Riprendiamo da SETTE di oggi, 31/07/2015, a pag. 11, con il titolo "Il tempo (sprecato) può far bene all'Isis", l'analisi di Angelo Panebianco.
Angelo Panebianco
Lo squalo dello Stato islamico, pronto a divorare il Medio Oriente
I tempi, nella politica e nella storia, come del resto nella vita, sono decisivi. Fare una cosa oggi può avere (e normalmente ha) conseguenze molto diverse da quelle che si determinerebbero se quella stessa cosa venisse fatta domani. Che succederà se i Paesi occidentali ufficialmente impegnati contro lo Stato islamico (che controlla ormai ampie porzioni di quelli che un tempo erano la Siria e l'Iraq), continueranno a cincischiare, a fingere di combattere una guerra a oltranza che non è affatto tale? L'infezione non continuerà ad espandersi, la minaccia per gli stessi Paesi occidentali non crescerà ulteriormente a causa dei sempre più ampi reclutamenti da parte dell'estremismo islamico, se la fonte dell'infezione non verrà isolata e trattata con le cure più efficaci? E che succederà a quelle potenze sunnite che fingendo di contrastarlo, hanno fino ad oggi aiutato lo Stato islamico? Quando si sarà ulteriormente rafforzato non si rivolterà contro i suoi protettori occulti (sauditi, turchi, eccetera) cercando di travolgerli e di sottometterli?
Tutti ripetono che lo Stato islamico è una potenza modesta sotto il profilo militare, il cui successo mediatico occulta la sua debolezza. Oggi è così. Ma domani? Come tutti sanno, i bombardamenti, non servono per vincere le guerre. Neppure contro nemici deboli. Gli americani lo comprendono ma non cambiano strategia. Nel frattempo, ogni giorno che passa, dalla Libia al Sinai, dalla Palestina al Libano, al Maghreb, lo Stato islamico continua a fare proseliti. E i potenziali terroristi si mostrano sempre più attivi e protervi anche in Europa. Nessuno sa quando verrà superata la soglia al di là della quale non sarà più possibile fermare l'infezione.

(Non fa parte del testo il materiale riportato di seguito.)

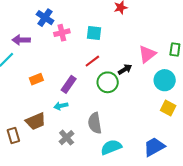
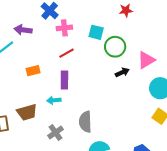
red line: (92, 61) -> (66, 53), moved
green circle: (108, 82) -> (115, 47), moved
purple rectangle: (69, 84) -> (64, 80), turned -42

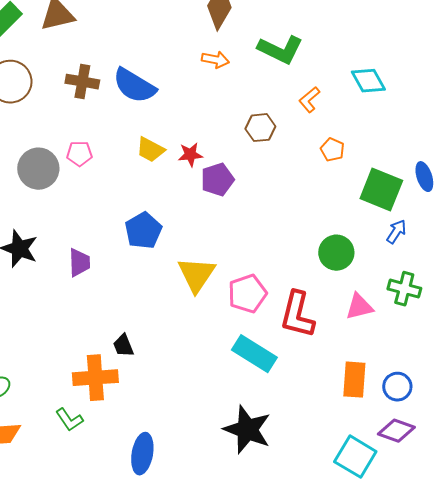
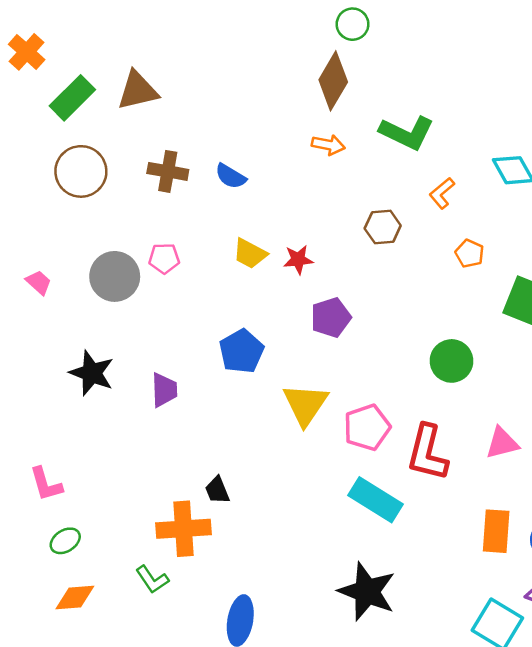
blue semicircle: (134, 86) -> (231, 176), size x0.6
purple pentagon: (217, 180) -> (331, 317), moved
green circle: (336, 253) -> (451, 361), moved

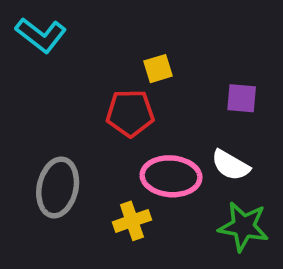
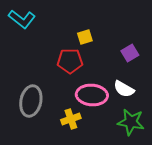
purple square: (242, 98) -> (130, 53), turned -36

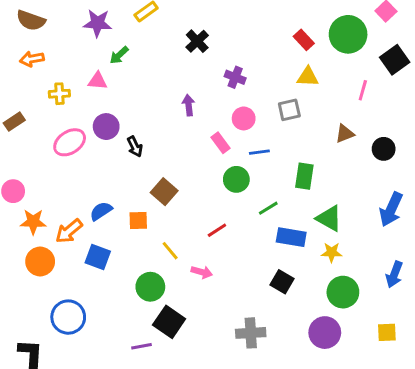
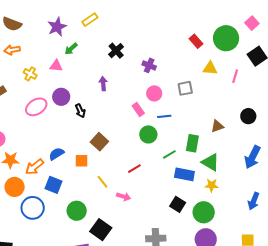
purple star: (98, 23) -> (57, 27), turned -30
black cross: (197, 41) -> (116, 51), moved
yellow triangle: (308, 77) -> (210, 68), moved
yellow cross: (59, 94) -> (30, 74), turned 32
purple arrow: (189, 105) -> (103, 84), moved
brown triangle: (345, 134) -> (217, 126), moved
green rectangle: (304, 176) -> (192, 143), moved
green circle: (150, 287) -> (77, 211), moved
green circle: (343, 292) -> (204, 212), moved
blue circle: (68, 317) -> (33, 208), moved

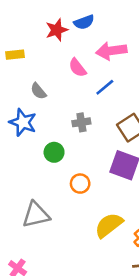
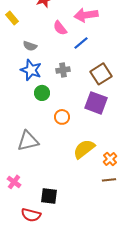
yellow rectangle: (15, 55) -> (12, 18), turned 56
gray semicircle: (38, 91) -> (30, 46), turned -32
blue star: (23, 122) -> (31, 70), moved

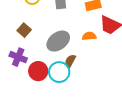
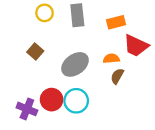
purple cross: (18, 57) -> (27, 109), moved
brown semicircle: (70, 61) -> (117, 76), moved

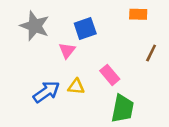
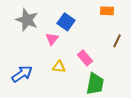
blue square: (85, 28) -> (66, 22), turned -36
blue arrow: (46, 92) -> (22, 74), moved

SCELTA ATTENDISTA. Prima o poi la grandissima (e fintissima) grande coalizione che ufficialmente contrasta lo Stato islamico, dovrà essere sostituita da qualcos'altro, da una coalizione militare magari molto più ristretta, ma vera, disposta a mandare soldati sul terreno con il compito di combattere sul serio, e di sconfiggere, il nemico. Potrà accadere solo quando la minaccia sarà diventata talmente grave da non poter più essere ignorata. A quel punto, le resistenze politiche che hanno fin qui impedito alle democrazie occidentali di inviare truppe saranno superate, i governanti (americani e non solo) saranno costretti ad ignorare la paura di reazioni elettorali negative, dovranno cominciare a fare sul serio.
Però, non è detto che, giunti a quel punto, l'intervento possa avere successo. I tempi contano. Ciò che sarebbe relativamente facile ottenere oggi potrebbe non esserlo più domani. Speriamo solo che ciò che gli americani aspettano non sia un ancor più concreto aiuto militare da parte dell'Iran (e della Siria di Assad) come conseguenza dell'accordo nucleare. In tal caso saremmo proprio nei guai. Lo Stato islamico otterrebbe un grande vantaggio propagandistico, potrebbe denunciare la cospirazione dei crociati e degli eretici (sciiti). Sarebbe difficile, a quel punto, impedire che ingentissime simpatie, risorse finanziarie e militanti affluiscano da ogni angolo della umma sunnita in difesa del Califfo.